COMMENTER 2: No, you're right, Bradley didn't do that. What he did was much less serious. He lied about his health care plan, Gore's health care plan, SS, the budget, Willie Horton, ad nauseam. I think it's probably pretty fair to say Bill Bradley was the Paul Ryan of the Democratic Party.
Did Bradley “lie” about those matters as Campaign 2000 proceeded? We tend to stay away from the L-word—but Bradley’s claims about Gore and Willie Horton invite that characterization. He also made ridiculous claims about his health care plan—and about Gore’s past record with regard to abortion.

Bradley’s claims about Gore and Willie Horton were astounding—a simple disgrace. And how odd! Bradley’s claims were made by one of The Last Honest Men!

The history here is unattractive, but it isn’t that hard to fathom. Once The Last Honest Men realize the way they’re being pimped by the mainstream press, they have displayed a strong tendency to start issuing whoppers. These are very ambitious people—and they know that they’ll get a free pass, no matter what they say.

Whatever they say will be treated as gospel! Before long, Bradley was disgracing himself with bald-faced misstatements and flips.

For years, bold honest Ryan has played the same game. He’s the most recent Most Honest Man—and he’s long been a fountain of howlers.

Tomorrow: The first of The Last Honest Men

Visit our incomparable archives: Our fullest account of the Horton matter was written long ago. Bradley was only one part of this press corps scam. See THE DAILY HOWLER, 11/1/02.

Bradley disgraced himself in that episode. Needless to say, the band played on, continuing its novelized praise of The Last Honest Men.

We’ll present a fuller account of that remarkable episode in Chapter 7 of our companion site, How He Got There, if the chapter ever gets written.

We’ve posted six detailed chapters recounting the seminal history of Campaign 2000. The liberal world responds with crickets.

This does constitute a fascinating study in the corruption of human nature. But it’s hard to keep writing those detailed chapters in the face of this misconduct which, to borrow from Reverend Jackson, “Keeps career alive.”


  1. Yep, who can forget that stirring 2000 campaign between the media's two hand-picked candidates, John McCain and ex-President Bill Bradley.

    1. The media can do a lot, but they can't help you out if you aren't very popular with a party's base.

  2. By the way, who has been more novelized, in a positive way, than President Obama?

  3. Good point about the free pass, Bob.

    Now here's a question: Have there been honest Washington politicians who were praised by the media and didn't take advantage of it?

    If the answer is no, either there have been no honest Washington politicians (that's disturbing) or the media didn't recognize them (and that's disturbing).

    What would you say about Paul Simon, Jim Leach, etc.
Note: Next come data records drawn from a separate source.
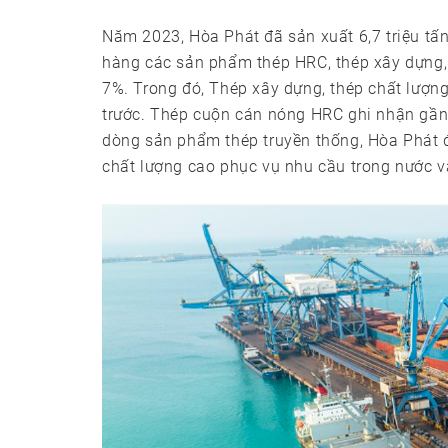
Năm 2023, Hòa Phát đã sản xuất 6,7 triệu tấ
hàng các sản phẩm thép HRC, thép xây dựng, t
7%. Trong đó, Thép xây dựng, thép chất lượng
trước. Thép cuộn cán nóng HRC ghi nhận gần 
dòng sản phẩm thép truyền thống, Hòa Phát đ
chất lượng cao phục vụ nhu cầu trong nước 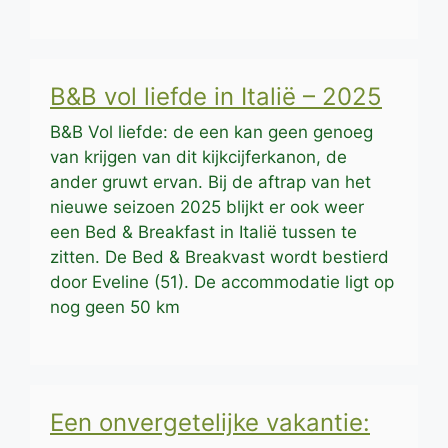
B&B vol liefde in Italië – 2025
B&B Vol liefde: de een kan geen genoeg
van krijgen van dit kijkcijferkanon, de
ander gruwt ervan. Bij de aftrap van het
nieuwe seizoen 2025 blijkt er ook weer
een Bed & Breakfast in Italië tussen te
zitten. De Bed & Breakvast wordt bestierd
door Eveline (51). De accommodatie ligt op
nog geen 50 km
Een onvergetelijke vakantie: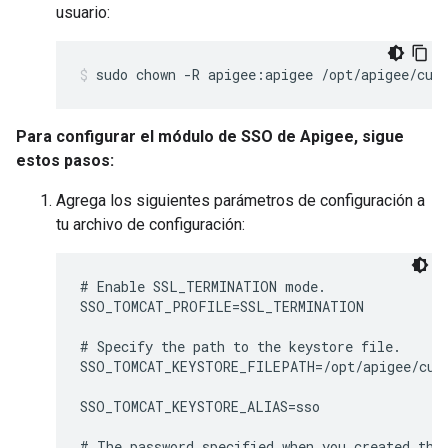
usuario:
sudo chown -R apigee:apigee /opt/apigee/cus
Para configurar el módulo de SSO de Apigee, sigue
estos pasos:
Agrega los siguientes parámetros de configuración a
tu archivo de configuración:
# Enable SSL_TERMINATION mode.

SSO_TOMCAT_PROFILE=SSL_TERMINATION

# Specify the path to the keystore file.

SSO_TOMCAT_KEYSTORE_FILEPATH=/opt/apigee/cust
SSO_TOMCAT_KEYSTORE_ALIAS=sso

# The password specified when you created the 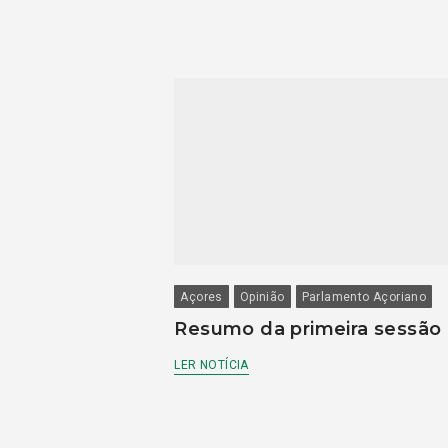
Açores
Opinião
Parlamento Açoriano
Resumo da primeira sessão
LER NOTÍCIA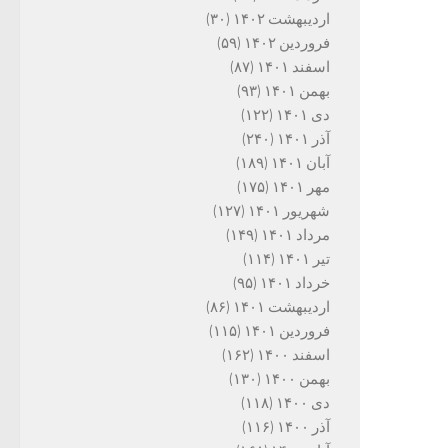
اردیبهشت ۱۴۰۲
(۳۰)
فروردین ۱۴۰۲
(۵۹)
اسفند ۱۴۰۱
(۸۷)
بهمن ۱۴۰۱
(۹۳)
دی ۱۴۰۱
(۱۲۲)
آذر ۱۴۰۱
(۲۴۰)
آبان ۱۴۰۱
(۱۸۹)
مهر ۱۴۰۱
(۱۷۵)
شهریور ۱۴۰۱
(۱۲۷)
مرداد ۱۴۰۱
(۱۴۹)
تیر ۱۴۰۱
(۱۱۴)
خرداد ۱۴۰۱
(۹۵)
اردیبهشت ۱۴۰۱
(۸۶)
فروردین ۱۴۰۱
(۱۱۵)
اسفند ۱۴۰۰
(۱۶۲)
بهمن ۱۴۰۰
(۱۳۰)
دی ۱۴۰۰
(۱۱۸)
آذر ۱۴۰۰
(۱۱۶)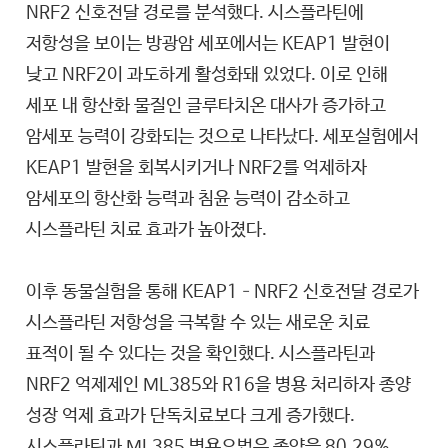
NRF2 신호전달 경로를 분석했다. 시스플라틴에
저항성을 보이는 방광암 세포에서는 KEAP1 발현이
낮고 NRF2이 과도하게 활성화돼 있었다. 이로 인해
세포 내 항산화 물질인 글루타치온 대사가 증가하고
암세포 능력이 강화되는 것으로 나타났다. 세포실험에서
KEAP1 발현을 회복시키거나 NRF2를 억제하자
암세포의 항산화 능력과 침윤 능력이 감소하고
시스플라틴 치료 효과가 높아졌다.
이후 동물실험을 통해 KEAP1–NRF2 신호전달 경로가
시스플라틴 저항성을 극복할 수 있는 새로운 치료
표적이 될 수 있다는 것을 확인했다. 시스플라틴과
NRF2 억제제인 ML385와 R16을 병용 처리하자 종양
성장 억제 효과가 단독치료보다 크게 증가했다.
시스플라틴과 ML385 병용요법은 종양을 80.29%,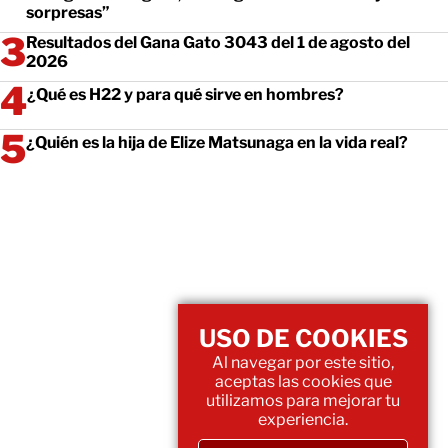
sorpresas”
Resultados del Gana Gato 3043 del 1 de agosto del
2026
¿Qué es H22 y para qué sirve en hombres?
¿Quién es la hija de Elize Matsunaga en la vida real?
USO DE COOKIES
Al navegar por este sitio,
aceptas las cookies que
utilizamos para mejorar tu
experiencia.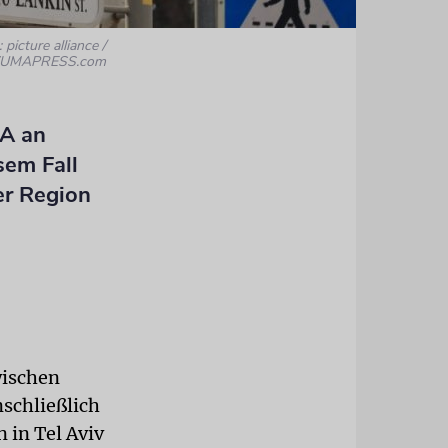
 picture alliance /
UMAPRESS.com
SA an
sem Fall
er Region
wischen
nschließlich
 in Tel Aviv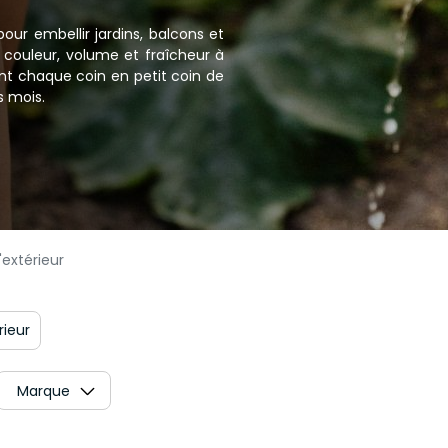
 pour embellir jardins, balcons et
t couleur, volume et fraîcheur à
ent chaque coin en petit coin de
s mois.
'extérieur
rieur
Marque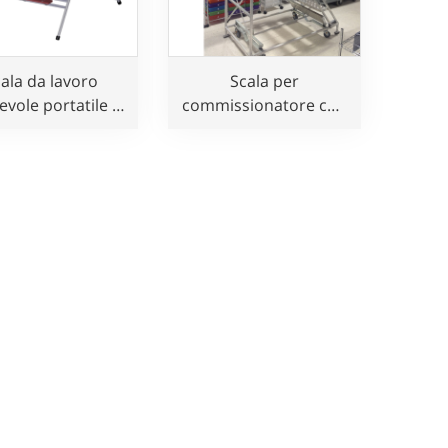
ala da lavoro
Scala per
evole portatile in
commissionatore con
aio con 3 gradini
piattaforma mobile in
alluminio con
corrimano di
sicurezza per uso
multiplo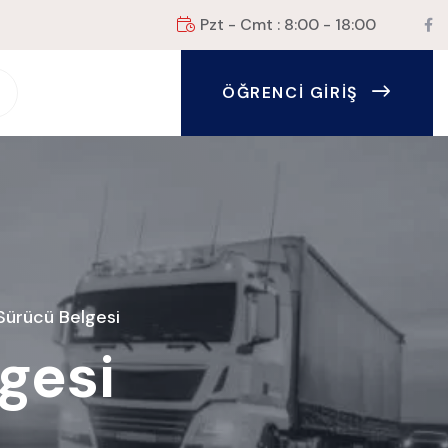
Pzt - Cmt : 8:00 - 18:00
ÖĞRENCI GIRIŞ
 Sürücü Belgesi
lgesi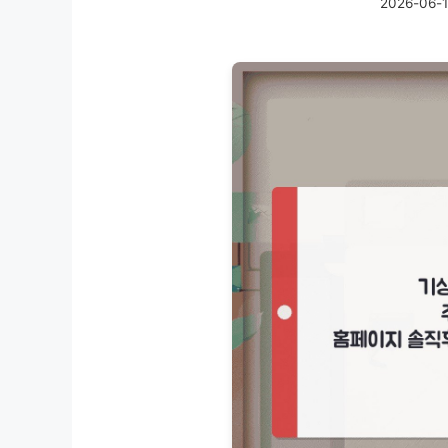
2026-06-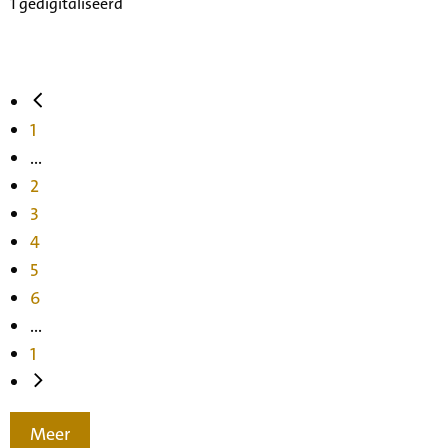
1 gedigitaliseerd
1
...
2
3
4
5
6
...
1
Meer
Where do they fit in?

  4. Bob: "Bradley’s claims about Gore and Willie Horton were astounding—a simple disgrace. And how odd! Bradley’s claims were made by one of The Last Honest Men!"

    Yep. And it not only didn't work, it backfired on Bradley. Big Time! To the point where he was no longer "the Last Honest Man" but just another politician who would say anything about his opponent to win an election.